GEC, a nonprofit agency that assists developmentally disabled children and adults, honored some of Brooklyn’s most distinguished civic leaders. WABC-TV/ “Eyewitness News” anchor Ken Rosato served as master of ceremonies.
GEC Compliance Officer Caroline Mansuetto welcomed guests, including elected officials, community leaders and members of the GEC community.
GEC Executive Director and CEO Paul Cassone called it a memorable event. “We at the Guild are most appreciative of our community support and recognize that we could not succeed without it,” Cassone told this paper. “We are also thrilled at the turnout of nearly 400 for our 60th anniversary gala. Funds that we raise will be directed to our ‘Building Fund’ which pays for renovations – large and small – that help make our facilities more accessible, comfortable and user-friendly for the people in our care.”
This year’s GEC Legacy Award was presented to the Charles A. Mastronardi Foundation, a philanthropic foundation whose purpose is to support education, health, social and human services.
The GEC Founder’s Award was presented to noted news journalist and television host Geraldo Rivera and the GEC’s Philanthropic Award was given to the Rotary Club of Verrazano, a civic organization that performs good works throughout the community.
Rotary Club of Verrazano member Ralph Succar said it was a great honor and pleasure for his organization to be recognized. “Tonight was a special night for me as an ambassador to the Guild and a member of the Rotary,” Succar said. “The Rotary demonstrates an outstanding commitment to community and service to people in need. It’s truly an honor to be recognized by the Guild.”
Other award recipients were William Slow, a former educator and community activist for people with special needs; Bernard Carabello, an advocate for individuals with developmental disabilities in New York since 1972; Barry Cohn, who began his career with the GEC in 1980 before retiring in 2005; attorney and civic leader Peter Ferraiuolo; former City Councilmember Vincent Gentile and state Sen. Marty Golden.
“On behalf of my family and the community, I was extremely humbled to be recognized by the Guild for Exceptional Children at their 60th Anniversary celebration,” Golden told this paper. “The Guild has helped pave the path to care for our developmentally disabled to grow up, be educated, live independently and age with dignity and respect. May God bless all those involved and may the organization be filled with many more years of continued success.”
Gentile called it an honor to be recognized by the GEC. “Sixty years ago there were those in our community who were focused on bringing maximum human fulfillment to the lives of the developmentally disabled from youth through adulthood,” he said. “That focus 60 years ago formulated what we know today as the Guild for Exceptional Children and it began a six-decade journey improving the lives of the people they serve.”
Former GEC Award recipient John Quaglione echoed Golden’s sentiments. “The turnout, the energy and the love in the room at the Guild for Exceptional Children’s 60th anniversary says all you need to know,” Quaglione said. “The GEC is beloved and treasured by so many, for they have truly made the quality of life for so many so much better over the years. Each and every day, they give hope and serve a truly noble mission.”

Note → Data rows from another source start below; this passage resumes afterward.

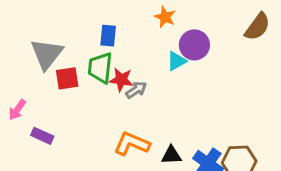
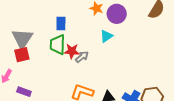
purple circle: (194, 45) -> (117, 14), moved
red square: (67, 78) -> (22, 55), moved

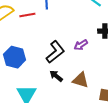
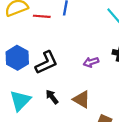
black L-shape: (55, 52) -> (46, 63), moved
black arrow: (56, 76) -> (52, 97), moved

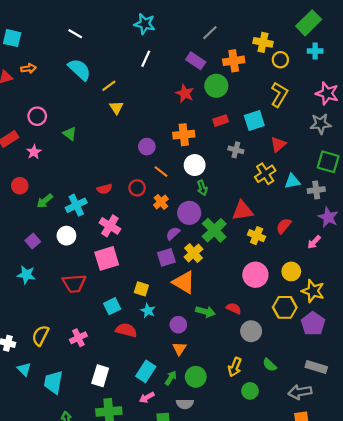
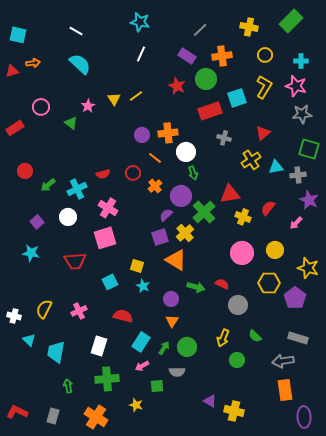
yellow cross: (263, 42) -> (249, 27), moved
cyan cross: (315, 51) -> (301, 61), moved
yellow line: (109, 86) -> (136, 96), moved
pink star: (327, 93) -> (296, 86), moved
red rectangle: (221, 121) -> (210, 111), size x1.6
cyan square: (254, 121) -> (237, 98), moved
orange cross: (184, 135) -> (168, 133), moved
pink star: (34, 152) -> (88, 106), moved
yellow star: (313, 291) -> (308, 268), moved
red semicircle: (126, 330) -> (123, 316), moved

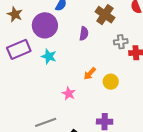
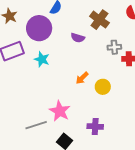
purple semicircle: (84, 34) -> (78, 38), turned 96
pink star: (69, 93) -> (60, 111), moved, size x1.5

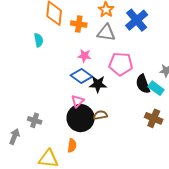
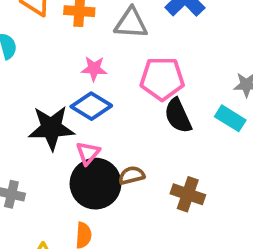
black star: (98, 84) -> (51, 128), moved, size x1.4
black semicircle: (143, 84) -> (178, 116), moved
brown cross: (154, 118) -> (188, 194), moved

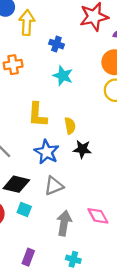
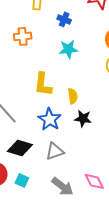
cyan star: (63, 76) -> (68, 49), turned -30
cyan square: (24, 210) -> (22, 180), moved
gray arrow: (64, 223) -> (62, 187), turned 115

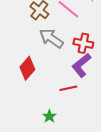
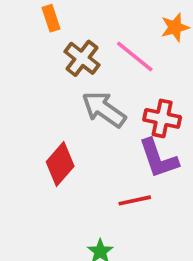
purple L-shape: (81, 65) -> (158, 159), turned -70

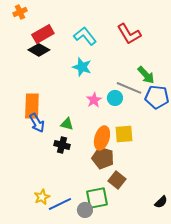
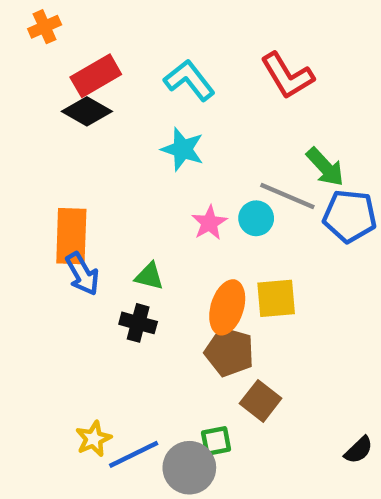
green square: (97, 198) -> (216, 441), size x0.6
gray circle: (85, 210) -> (189, 468), size x1.5

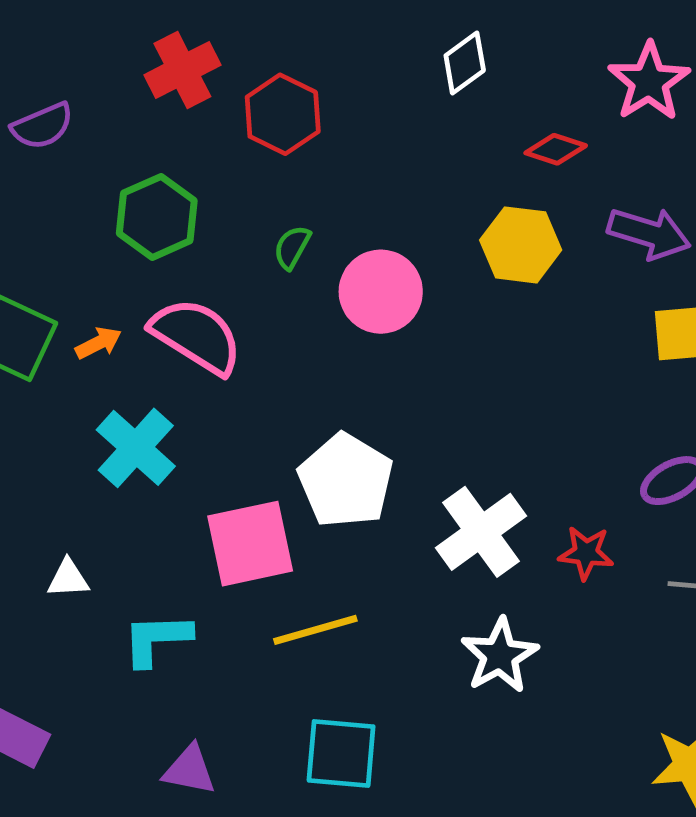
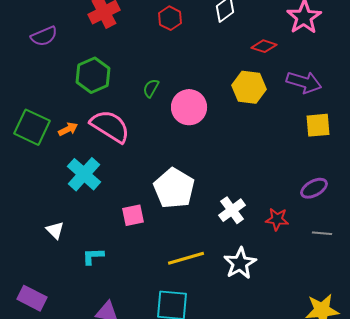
red hexagon: (283, 114) -> (170, 18), moved, size x0.7
white cross: (481, 532) -> (232, 210), size x0.7
pink square: (250, 544) -> (133, 215), size x0.6
white triangle: (68, 579) -> (55, 230), turned 48
yellow line: (315, 630) -> (186, 258), moved
cyan L-shape: (157, 639) -> (93, 256), size x0.7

Former GEC President Arlene Rutuelo was extremely pleased by the large attendance. “It truly warms my heart to see almost 400 of the Bay Ridge community attending our 60th Anniversary Guild for Exceptional Children Gala this year,” Rutuelo told this paper. “Children and adults with developmental disabilities are celebrated, genuinely loved and cared for. I am so proud to continue working with this board and administration to build brighter futures for each person in our care.”